WHAT YOU WILL DO. A single number is the answer here: how many lines below include "esquemas"?

Stored data entries:
_____

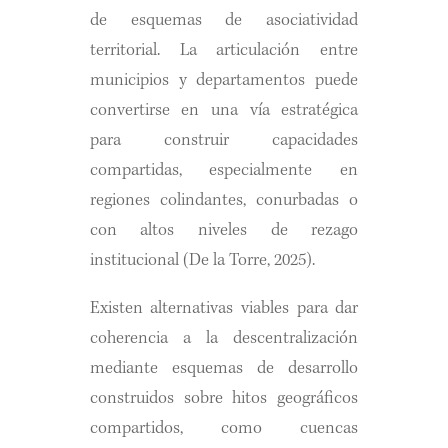
de esquemas de asociatividad
territorial. La articulación entre
municipios y departamentos puede
convertirse en una vía estratégica
para construir capacidades
compartidas, especialmente en
regiones colindantes, conurbadas o
con altos niveles de rezago
institucional (De la Torre, 2025).
Existen alternativas viables para dar
coherencia a la descentralización
mediante esquemas de desarrollo
construidos sobre hitos geográficos
compartidos, como cuencas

_____

ANSWER TO THE PROBLEM. 2